RAW DATA: Begin
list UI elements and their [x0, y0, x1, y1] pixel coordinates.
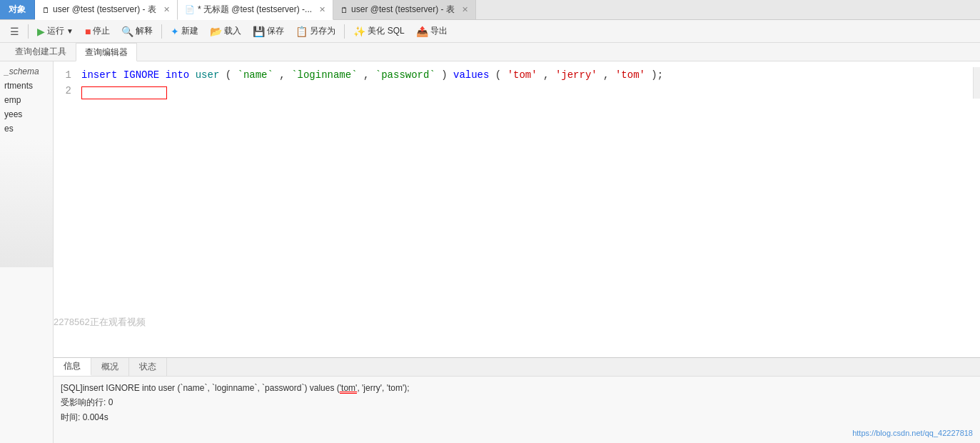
- bottom-tab-status[interactable]: 状态: [129, 358, 167, 376]
- load-icon: 📂: [210, 26, 222, 37]
- stop-icon: ■: [85, 26, 91, 37]
- export-icon: 📤: [416, 26, 428, 37]
- table-name: user: [196, 69, 220, 81]
- val-jerry: 'jerry': [555, 69, 597, 81]
- new-button[interactable]: ✦ 新建: [166, 24, 203, 39]
- sidebar: _schema rtments emp yees es: [0, 61, 54, 443]
- export-button[interactable]: 📤 导出: [412, 24, 452, 39]
- run-button[interactable]: ▶ 运行 ▼: [33, 24, 78, 39]
- sep-1: [28, 24, 29, 39]
- tab-close-2[interactable]: ✕: [319, 5, 325, 14]
- sidebar-item-departments[interactable]: rtments: [0, 79, 53, 93]
- saveas-icon: 📋: [295, 26, 308, 37]
- bottom-content: [SQL]insert IGNORE into user (`name`, `l…: [54, 377, 980, 443]
- parse-button[interactable]: 🔍 解释: [117, 24, 157, 39]
- bottom-tab-info[interactable]: 信息: [54, 358, 91, 376]
- line-numbers: 1 2: [54, 67, 79, 99]
- bottom-tab-overview[interactable]: 概况: [91, 358, 129, 376]
- editor-inner: 1 2 insert IGNORE into user ( `name`: [54, 61, 980, 104]
- affected-rows: 受影响的行: 0: [61, 395, 973, 409]
- sidebar-item-emp[interactable]: emp: [0, 93, 53, 107]
- editor-area[interactable]: 1 2 insert IGNORE into user ( `name`: [54, 61, 980, 357]
- kw-into: into: [166, 69, 190, 81]
- bottom-tabs: 信息 概况 状态: [54, 358, 980, 377]
- kw-ignore: IGNORE: [123, 69, 159, 81]
- query-icon: 📄: [185, 5, 195, 14]
- tab-close-3[interactable]: ✕: [462, 5, 468, 14]
- code-lines[interactable]: insert IGNORE into user ( `name` , `logi…: [79, 67, 973, 99]
- time-info: 时间: 0.004s: [61, 410, 973, 424]
- sep-2: [161, 24, 162, 39]
- bottom-panel: 信息 概况 状态 [SQL]insert IGNORE into user (`…: [54, 357, 980, 443]
- col-password: `password`: [375, 69, 435, 81]
- tab-close-1[interactable]: ✕: [163, 5, 170, 14]
- sep-3: [344, 24, 345, 39]
- save-button[interactable]: 💾 保存: [248, 24, 288, 39]
- red-underline-tom: 'tom': [340, 383, 358, 394]
- vertical-scrollbar[interactable]: [973, 67, 980, 99]
- save-icon: 💾: [253, 26, 265, 37]
- content-area: 1 2 insert IGNORE into user ( `name`: [54, 61, 980, 443]
- val-tom-1: 'tom': [507, 69, 537, 81]
- sidebar-item-es[interactable]: es: [0, 121, 53, 136]
- stop-button[interactable]: ■ 停止: [81, 24, 114, 39]
- saveas-button[interactable]: 📋 另存为: [291, 24, 340, 39]
- bottom-right-link: https://blog.csdn.net/qq_42227818: [852, 427, 973, 440]
- col-name: `name`: [238, 69, 273, 81]
- tab-untitled[interactable]: 📄 * 无标题 @test (testserver) -... ✕: [178, 0, 333, 20]
- sidebar-schema: _schema: [0, 64, 53, 79]
- sql-info-line: [SQL]insert IGNORE into user (`name`, `l…: [61, 381, 973, 395]
- beautify-button[interactable]: ✨ 美化 SQL: [349, 24, 408, 39]
- table-icon-2: 🗒: [340, 6, 348, 14]
- run-icon: ▶: [37, 26, 45, 37]
- code-line-1: insert IGNORE into user ( `name` , `logi…: [81, 67, 973, 83]
- object-tab[interactable]: 对象: [0, 0, 35, 19]
- sub-tab-bar: 查询创建工具 查询编辑器: [0, 43, 980, 61]
- val-tom-2: 'tom': [615, 69, 645, 81]
- parse-icon: 🔍: [121, 26, 133, 37]
- toolbar: ☰ ▶ 运行 ▼ ■ 停止 🔍 解释 ✦ 新建 📂 载入 💾 保存 📋 另存为 …: [0, 20, 980, 43]
- kw-insert: insert: [81, 69, 117, 81]
- new-icon: ✦: [171, 26, 179, 37]
- code-line-2: [81, 83, 973, 99]
- kw-values: values: [453, 69, 489, 81]
- tab-user-table-2[interactable]: 🗒 user @test (testserver) - 表 ✕: [333, 0, 476, 19]
- watermark-text: 2278562正在观看视频: [54, 316, 146, 329]
- sidebar-scroll-area: [0, 139, 53, 267]
- load-button[interactable]: 📂 载入: [206, 24, 246, 39]
- sub-tab-query-builder[interactable]: 查询创建工具: [6, 43, 76, 61]
- menu-icon: ☰: [10, 26, 19, 37]
- sub-tab-query-editor[interactable]: 查询编辑器: [76, 43, 137, 61]
- tab-user-table-1[interactable]: 🗒 user @test (testserver) - 表 ✕: [35, 0, 178, 20]
- col-loginname: `loginname`: [291, 69, 357, 81]
- sidebar-item-employees[interactable]: yees: [0, 107, 53, 121]
- red-box-annotation: [81, 86, 167, 99]
- menu-button[interactable]: ☰: [6, 24, 24, 39]
- beautify-icon: ✨: [353, 26, 365, 37]
- table-icon: 🗒: [42, 6, 50, 14]
- main-layout: _schema rtments emp yees es 1 2 insert I…: [0, 61, 980, 443]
RAW DATA: End
_ASSIGNMENT_
After reading each line of the data, give only the number of lines that include the word "yees".

_SOLVED PROBLEM_
3